The objectives of this study were (1) to further describe the expression of resistance to different insecticides of field populations of the pink bollworm collected from cotton fields in the Nile Delata (2) to prolong the useful life of abamectin we selected field strains of the pink bollworm. We herein present the results of our characterization of resistance level of the selected strains and possible mechanisms of resistance and (3) to investigate the activities of esterases, acetylcholinesterase and analysis of protein patterns by (SDS-PAGE) in both resistant and susceptible strains.

MATERIALS AND METHODS

Strain collection and rearing procedures: A susceptible strain of pink bollworm was obtained from the Lab. of Bollworms Department at the Institute of Plant Protection, Dokki, Egypt and maintained in the laboratory under insecticide-free conditions. It was used as the baseline reference strain for the comparisons levels of resistance between the studied strains. Two P. gossypiella field strains were collected from different fields of cotton located in Menoufia (MNF) and Kafr-Elsheikh (KFR), Nile Delta area in season 2009. Pink bollworm larvae were reared on a modified artificial diet as described by El-Hafez et al. (1982). All bioassay trials were done on the newly hatched larvae of the pink bollworm.

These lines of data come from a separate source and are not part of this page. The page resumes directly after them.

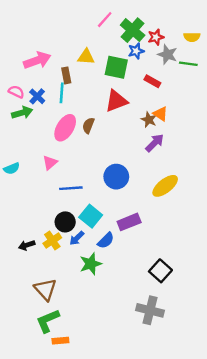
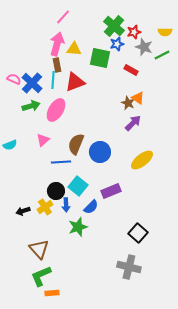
pink line: (105, 20) -> (63, 17), moved
pink arrow: (37, 60) -> (57, 44), moved, turned -55
green line: (188, 64) -> (162, 55), turned -35
blue cross: (37, 96) -> (32, 83), size x1.5
red triangle: (116, 101) -> (75, 82), moved
green arrow: (22, 113) -> (31, 106), moved
brown semicircle: (88, 125) -> (76, 144), moved, size x1.5
blue arrow: (77, 238) -> (66, 205), turned -48

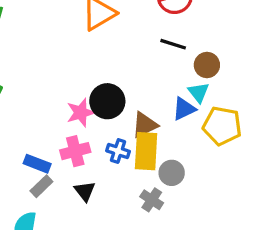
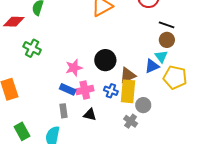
black line: (173, 44) -> (167, 25), moved
pink star: (81, 113) -> (74, 68), moved
blue rectangle: (37, 164) -> (68, 89), moved
gray rectangle: (41, 186) -> (63, 111), turned -56
black triangle: (85, 191) -> (90, 115), turned -40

Chemicals and insecticide bioassays: The commercial formulations of insecticides used in bioassays were: chlorpyrifos (Dursban 48% Emulsifiable Concentrate (EC), DowElanco Co.); profenofos (Curacron 72% EC, Ciba-Geigy AG); thiodicarb (Larvin 80% DF [dust flowable], Union Carbide Agricultural Co., Inc.); carbaryl (Sevin 85% WP [wettable powder], Rhone-Poulenc); fenpropathrin (Danitol 30% EC, Sumitomo Chemical Co. Ltd; spinosad (Success 12% SC [suspension concentrate], Dow AgroSciences); and abamectin (Vertemic 1.8% EC, Syngenta, Basel, Switzerland). All other chemicals used in biochemical assays were purchased from Sigma Chemical Company as analytical standards.

Contact bioassay: A stock solution of each insecticide formulation was prepared using the acetone and then serially diluted concentrations were prepared. One ml of each insecticide concentration was pipetted into a Petri dish (7.5 cm diameter). After accurately distribution of solutions, dishes were left until dryness then ten newly hatched larvae (12 to 24 h-old) were transferred to each dish containing control diet and held at the same conditions (27±1°C and 70-75% RH). Control Petri dishes were precoated with acetone only. Mortality was assessed 48 h after treatment. Control mortality was never >10%; data were corrected by Abbott (1925) formula. The data were analyzed by probit analysis PC (Finney, 1971). Resistance Ratio (RR) was calculated by dividing the LC50 of field-collected strain by the LC50 of lab-susceptible strain.

Establishment of the resistant strain to abamectin: For selecting the resistant strain of pink bollworm P. gossypiella, abamectin (Vertemic 1.8% EC) was dissolved in acetone and applied using the contact bioassay technique. One mL of the abamectin concentration which kills 30% of first-instar larvae LC30 (after 48 h) was pipetted into a Petri dish. The surviving larvae were transferred into glass vials containing artificial diet. Toxicity tests were conducted every two generations to calculate its LC50.

Biochemical assays
Acetylcholinesterase (AChE) assay: AChE assays were measured using pink bollworm adult head homogenates following the method of Ellman et al. (1961). Data were corrected using a blank test without substrate in the mixture reaction. Protein content was determined using methods described by Bradford (1976). The AChE activity was determined using an extinction coefficient of 13.6 mM-1 cm-1 for thionitrobenzoic acid.

Esterase assays: Esterase activity towards α-NA was quantified using the assay method of Van Asperen (1962). An esterase assay was conducted to measure the production of α-naphthol from α-naphthyl acetate substrate. Esterase activity was presented relative to protein concentration which was measured using the assay of Bradford (1976). The esterase activity was expressed as μmol α-naphthol produced/min/mg protein.

Electrophoretic analysis (SDS-PAGE) of protein: SDS-PAGE was carried out according to methods described by Laemmli (1970). The intensities of the bands on each gel were then scanned with a computing densitometer at absorbance of 6J3 nm and results were graphically depicted with Image Phoretic (IDA) Quantifier software (Phoretix International, London). The peak heights, Rf, intensity and area were used as a relative comparison of band intensity between zygomorphs on the same gel.

Statistical analysis: The data was analyzed using analysis of variance (ANOVA) followed by the Student-Newman Keuls test to determine significance between different groups. These tests were performed using a computer software CoStat system for Windows, CoStat Program, 2006 Berkeley, CA, USA.

RESULTS AND DISCUSSION

Insecticides resistance in field populations: Present studies were carried out to evaluate the toxicity of some selected insecticides bearing novel modes of action against first instars of pink bollworm from the Lab-susceptible and field strains collected from cotton fields.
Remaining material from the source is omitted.